Extracted data entries:
┏━━

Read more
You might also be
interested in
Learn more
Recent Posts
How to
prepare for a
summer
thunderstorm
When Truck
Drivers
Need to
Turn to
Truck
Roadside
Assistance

┗━━
┏━━

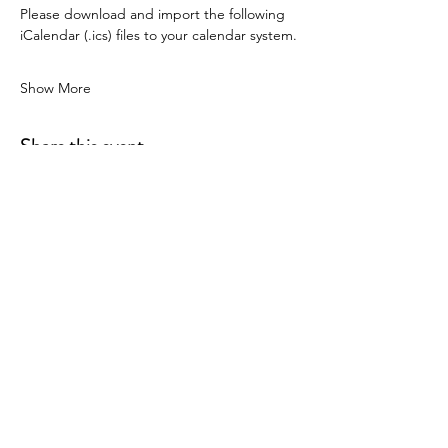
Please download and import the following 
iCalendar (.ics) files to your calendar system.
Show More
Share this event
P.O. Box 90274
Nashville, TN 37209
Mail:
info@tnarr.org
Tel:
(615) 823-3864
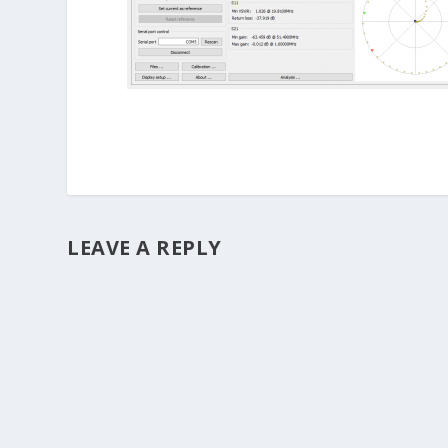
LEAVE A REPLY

┗━━

§ **REQUIREMENT**: Quote the lines above exactly, starting with the one that has "Please download and import the following" and ending with the one that has "LEAVE A REPLY"; drop the pictures and include nothing else.

§ **FINISHED TASK**:
Please download and import the following 
iCalendar (.ics) files to your calendar system.
Show More
Share this event
P.O. Box 90274
Nashville, TN 37209
Mail:
info@tnarr.org
Tel:
(615) 823-3864
LEAVE A REPLY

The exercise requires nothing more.